A lonely postman learns that he’s about to die—and reflects on life as he bargains with a Hawaiian-shirt–wearing devil.
The 30-year-old first-person narrator in filmmaker/novelist Kawamura’s slim novel is, by his own admission, “boring…a monotone guy,” so unimaginative that, when he learns he has a brain tumor, the bucket list he writes down is dull enough that “even the cat looked disgusted with me.” Luckily—or maybe not—a friendly devil, dubbed Aloha, pops onto the scene, and he’s willing to make a deal: an extra day of life in exchange for being allowed to remove something pleasant from the world.

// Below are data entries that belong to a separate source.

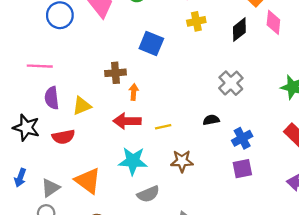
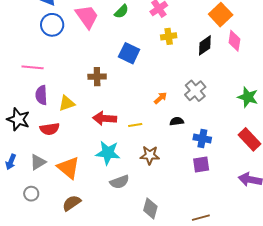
orange arrow: (134, 92) -> (161, 98), moved, turned 40
blue cross: (242, 138) -> (202, 138), turned 36
gray triangle: (50, 188) -> (38, 162), moved

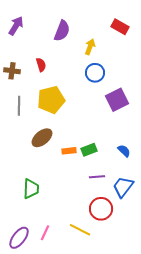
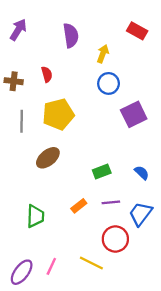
purple semicircle: (62, 31) -> (71, 35), turned -30
orange rectangle: (69, 151) -> (79, 206), moved, turned -32

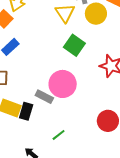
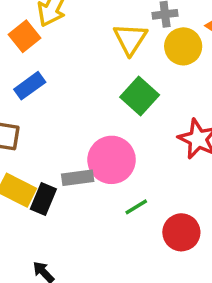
gray rectangle: (44, 97) -> (78, 178), turned -42
green line: (59, 135) -> (136, 207), moved

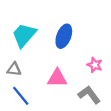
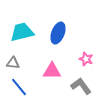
cyan trapezoid: (24, 35) -> (22, 32), turned 35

The first thing excised is phones, which goes well enough. (The narrator is pleasantly surprised to find that “people seemed to have no problem finding something to fill up their free time.”) But deals with the devil do have a way of getting complicated. This leads to shallow musings (“Sometimes, when you rewatch a film after not having seen it for a long time, it makes a totally different impression on you than it did the first time you saw it. Of course, the movie hasn’t changed; it’s you who’s changed") written in prose so awkward, it’s possibly satire (“Tears dripped down onto the letter like warm, salty drops of rain”). Even the postman’s beloved cat, who gains the power of speech, ends up being prim and annoying. The narrator ponders feelings about a lost love, his late mother, and his estranged father in a way that some readers might find moving at times. But for many, whatever made this book a bestseller in Japan is going to be lost in translation.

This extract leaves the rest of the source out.